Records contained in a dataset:
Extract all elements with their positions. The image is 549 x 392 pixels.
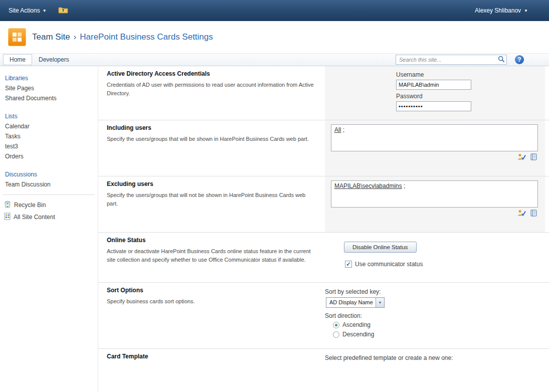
sidebar-header-discussions[interactable]: Discussions (0, 169, 98, 179)
top-bar: Site Actions ▼ Alexey Shlibanov ▼ (0, 0, 549, 21)
page-header: Team Site›HarePoint Business Cards Setti… (0, 21, 549, 53)
site-actions-label: Site Actions (9, 7, 40, 14)
address-book-icon (530, 153, 537, 162)
section-description: Specify the users/groups that will be sh… (107, 135, 317, 143)
sidebar-divider (3, 194, 95, 195)
search-button[interactable] (497, 56, 505, 64)
section-ad-credentials: Active Directory Access Credentials Cred… (98, 66, 549, 120)
check-names-icon (517, 153, 526, 162)
sidebar-item-test3[interactable]: test3 (0, 141, 98, 151)
radio-descending[interactable] (333, 331, 339, 338)
navigate-up-button[interactable] (58, 6, 68, 15)
sidebar-item-recycle-bin[interactable]: Recycle Bin (0, 199, 98, 211)
sidebar-item-label: Recycle Bin (14, 202, 46, 209)
credentials-group: Username Password (396, 71, 538, 111)
sidebar-item-tasks[interactable]: Tasks (0, 131, 98, 141)
sidebar-item-calendar[interactable]: Calendar (0, 121, 98, 131)
user-menu[interactable]: Alexey Shlibanov ▼ (475, 7, 528, 14)
radio-descending-label: Descending (342, 331, 374, 338)
chevron-down-icon: ▼ (43, 9, 47, 13)
all-site-content-icon (4, 213, 11, 222)
section-title: Online Status (107, 237, 317, 244)
sidebar-header-lists[interactable]: Lists (0, 111, 98, 121)
password-label: Password (396, 93, 538, 100)
card-template-select-label: Select predefined template or create a n… (325, 354, 542, 361)
section-title: Including users (107, 124, 317, 131)
chevron-down-icon[interactable]: ▼ (376, 298, 384, 307)
breadcrumb: Team Site›HarePoint Business Cards Setti… (32, 32, 213, 42)
chevron-down-icon: ▼ (524, 9, 528, 13)
tab-developers[interactable]: Developers (32, 54, 76, 65)
browse-addressbook-button[interactable] (529, 210, 538, 218)
check-names-icon (517, 210, 526, 218)
sort-key-selected-value: AD Display Name (326, 298, 376, 307)
section-title: Active Directory Access Credentials (107, 70, 317, 77)
excluding-users-picker[interactable]: MAPILAB\secvlabadmins ; (331, 180, 538, 208)
section-description: Activate or deactivate HarePoint Busines… (107, 247, 317, 264)
username-label: Username (396, 71, 538, 78)
section-title: Excluding users (107, 180, 317, 187)
sidebar-item-label: All Site Content (14, 214, 55, 221)
page-title: HarePoint Business Cards Settings (80, 32, 213, 42)
settings-content: Active Directory Access Credentials Cred… (98, 66, 549, 392)
navigate-up-icon (58, 6, 68, 15)
sidebar-item-site-pages[interactable]: Site Pages (0, 83, 98, 93)
section-description: Specify the users/groups that will not b… (107, 191, 317, 208)
search-input[interactable] (396, 55, 507, 65)
sidebar-item-shared-documents[interactable]: Shared Documents (0, 93, 98, 103)
section-sort-options: Sort Options Specify business cards sort… (98, 283, 549, 349)
checkbox-label: Use communicator status (355, 261, 423, 268)
picker-entry-link[interactable]: All (334, 126, 341, 133)
sidebar-item-orders[interactable]: Orders (0, 151, 98, 161)
sort-key-dropdown[interactable]: AD Display Name ▼ (326, 297, 385, 308)
picker-entry-link[interactable]: MAPILAB\secvlabadmins (334, 182, 402, 189)
disable-online-status-button[interactable]: Disable Online Status (344, 242, 417, 253)
user-name: Alexey Shlibanov (475, 7, 521, 14)
breadcrumb-separator: › (74, 32, 77, 42)
section-online-status: Online Status Activate or deactivate Har… (98, 233, 549, 283)
main-layout: Libraries Site Pages Shared Documents Li… (0, 66, 549, 392)
picker-entry-suffix: ; (402, 182, 406, 189)
sidebar-header-libraries[interactable]: Libraries (0, 73, 98, 83)
address-book-icon (530, 210, 537, 218)
use-communicator-status-checkbox[interactable]: ✓ (345, 261, 352, 268)
radio-ascending-label: Ascending (342, 321, 371, 328)
check-names-button[interactable] (517, 153, 526, 161)
section-excluding-users: Excluding users Specify the users/groups… (98, 176, 549, 233)
site-icon (8, 28, 26, 46)
section-description: Credentials of AD user with permissions … (107, 81, 317, 97)
sidebar-item-team-discussion[interactable]: Team Discussion (0, 179, 98, 189)
section-card-template: Card Template Select predefined template… (98, 349, 549, 392)
username-field[interactable] (396, 80, 471, 90)
section-including-users: Including users Specify the users/groups… (98, 120, 549, 176)
breadcrumb-site-link[interactable]: Team Site (32, 32, 70, 42)
help-button[interactable]: ? (515, 55, 524, 64)
sidebar-item-all-site-content[interactable]: All Site Content (0, 211, 98, 223)
section-title: Card Template (107, 353, 317, 360)
section-description: Specify business cards sort options. (107, 297, 317, 306)
including-users-picker[interactable]: All ; (331, 124, 538, 151)
search-box (396, 55, 507, 65)
check-names-button[interactable] (517, 210, 526, 218)
tab-bar: Home Developers ? (0, 53, 549, 66)
sidebar: Libraries Site Pages Shared Documents Li… (0, 66, 98, 392)
search-icon (498, 57, 505, 64)
browse-addressbook-button[interactable] (529, 153, 538, 161)
section-title: Sort Options (107, 287, 317, 294)
picker-entry-suffix: ; (341, 126, 344, 133)
sort-key-label: Sort by selected key: (325, 288, 542, 295)
tab-home[interactable]: Home (3, 54, 32, 65)
site-actions-menu[interactable]: Site Actions ▼ (5, 5, 50, 17)
recycle-bin-icon (4, 201, 11, 210)
password-field[interactable] (396, 101, 471, 111)
radio-ascending[interactable] (333, 322, 339, 328)
sort-direction-label: Sort direction: (325, 312, 542, 319)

Assigned task:
The answer must reproduce every line of the records above exactly, with all pictures left out.

Answer box:
Extract all elements with their positions. The image is 549 x 392 pixels.
sidebar-header-discussions[interactable]: Discussions (0, 169, 98, 179)
top-bar: Site Actions ▼ Alexey Shlibanov ▼ (0, 0, 549, 21)
page-header: Team Site›HarePoint Business Cards Setti… (0, 21, 549, 53)
site-actions-label: Site Actions (9, 7, 40, 14)
address-book-icon (530, 153, 537, 162)
section-description: Specify the users/groups that will be sh… (107, 135, 317, 143)
sidebar-divider (3, 194, 95, 195)
search-button[interactable] (497, 56, 505, 64)
section-ad-credentials: Active Directory Access Credentials Cred… (98, 66, 549, 120)
check-names-icon (517, 153, 526, 162)
sidebar-item-test3[interactable]: test3 (0, 141, 98, 151)
radio-descending[interactable] (333, 331, 339, 338)
navigate-up-button[interactable] (58, 6, 68, 15)
sidebar-item-recycle-bin[interactable]: Recycle Bin (0, 199, 98, 211)
sidebar-item-label: Recycle Bin (14, 202, 46, 209)
credentials-group: Username Password (396, 71, 538, 111)
sidebar-item-tasks[interactable]: Tasks (0, 131, 98, 141)
sidebar-item-calendar[interactable]: Calendar (0, 121, 98, 131)
user-menu[interactable]: Alexey Shlibanov ▼ (475, 7, 528, 14)
radio-descending-label: Descending (342, 331, 374, 338)
chevron-down-icon: ▼ (43, 9, 47, 13)
all-site-content-icon (4, 213, 11, 222)
section-title: Online Status (107, 237, 317, 244)
sidebar-header-lists[interactable]: Lists (0, 111, 98, 121)
password-label: Password (396, 93, 538, 100)
card-template-select-label: Select predefined template or create a n… (325, 354, 542, 361)
section-title: Including users (107, 124, 317, 131)
chevron-down-icon[interactable]: ▼ (376, 298, 384, 307)
breadcrumb: Team Site›HarePoint Business Cards Setti… (32, 32, 213, 42)
chevron-down-icon: ▼ (524, 9, 528, 13)
tab-developers[interactable]: Developers (32, 54, 76, 65)
browse-addressbook-button[interactable] (529, 210, 538, 218)
check-names-icon (517, 210, 526, 218)
sort-key-selected-value: AD Display Name (326, 298, 376, 307)
section-title: Active Directory Access Credentials (107, 70, 317, 77)
excluding-users-picker[interactable]: MAPILAB\secvlabadmins ; (331, 180, 538, 208)
section-description: Activate or deactivate HarePoint Busines… (107, 247, 317, 264)
username-label: Username (396, 71, 538, 78)
section-title: Excluding users (107, 180, 317, 187)
sidebar-item-label: All Site Content (14, 214, 55, 221)
page-title: HarePoint Business Cards Settings (80, 32, 213, 42)
settings-content: Active Directory Access Credentials Cred… (98, 66, 549, 392)
navigate-up-icon (58, 6, 68, 15)
sidebar-item-site-pages[interactable]: Site Pages (0, 83, 98, 93)
section-description: Specify the users/groups that will not b… (107, 191, 317, 208)
search-input[interactable] (396, 55, 507, 65)
sidebar-item-shared-documents[interactable]: Shared Documents (0, 93, 98, 103)
section-sort-options: Sort Options Specify business cards sort… (98, 283, 549, 349)
checkbox-label: Use communicator status (355, 261, 423, 268)
picker-entry-link[interactable]: All (334, 126, 341, 133)
sidebar-item-orders[interactable]: Orders (0, 151, 98, 161)
sort-key-dropdown[interactable]: AD Display Name ▼ (326, 297, 385, 308)
picker-entry-link[interactable]: MAPILAB\secvlabadmins (334, 182, 402, 189)
disable-online-status-button[interactable]: Disable Online Status (344, 242, 417, 253)
user-name: Alexey Shlibanov (475, 7, 521, 14)
breadcrumb-separator: › (74, 32, 77, 42)
section-online-status: Online Status Activate or deactivate Har… (98, 233, 549, 283)
main-layout: Libraries Site Pages Shared Documents Li… (0, 66, 549, 392)
picker-entry-suffix: ; (402, 182, 406, 189)
sidebar-header-libraries[interactable]: Libraries (0, 73, 98, 83)
address-book-icon (530, 210, 537, 218)
use-communicator-status-checkbox[interactable]: ✓ (345, 261, 352, 268)
radio-ascending-label: Ascending (342, 321, 371, 328)
check-names-button[interactable] (517, 153, 526, 161)
section-excluding-users: Excluding users Specify the users/groups… (98, 176, 549, 233)
site-icon (8, 28, 26, 46)
section-description: Credentials of AD user with permissions … (107, 81, 317, 97)
sidebar-item-team-discussion[interactable]: Team Discussion (0, 179, 98, 189)
section-card-template: Card Template Select predefined template… (98, 349, 549, 392)
username-field[interactable] (396, 80, 471, 90)
section-including-users: Including users Specify the users/groups… (98, 120, 549, 176)
breadcrumb-site-link[interactable]: Team Site (32, 32, 70, 42)
help-button[interactable]: ? (515, 55, 524, 64)
sidebar-item-all-site-content[interactable]: All Site Content (0, 211, 98, 223)
section-title: Card Template (107, 353, 317, 360)
section-description: Specify business cards sort options. (107, 297, 317, 306)
including-users-picker[interactable]: All ; (331, 124, 538, 151)
search-box (396, 55, 507, 65)
check-names-button[interactable] (517, 210, 526, 218)
tab-bar: Home Developers ? (0, 53, 549, 66)
sidebar: Libraries Site Pages Shared Documents Li… (0, 66, 98, 392)
search-icon (498, 57, 505, 64)
browse-addressbook-button[interactable] (529, 153, 538, 161)
section-title: Sort Options (107, 287, 317, 294)
picker-entry-suffix: ; (341, 126, 344, 133)
sort-key-label: Sort by selected key: (325, 288, 542, 295)
tab-home[interactable]: Home (3, 54, 32, 65)
site-actions-menu[interactable]: Site Actions ▼ (5, 5, 50, 17)
recycle-bin-icon (4, 201, 11, 210)
password-field[interactable] (396, 101, 471, 111)
radio-ascending[interactable] (333, 322, 339, 328)
sort-direction-label: Sort direction: (325, 312, 542, 319)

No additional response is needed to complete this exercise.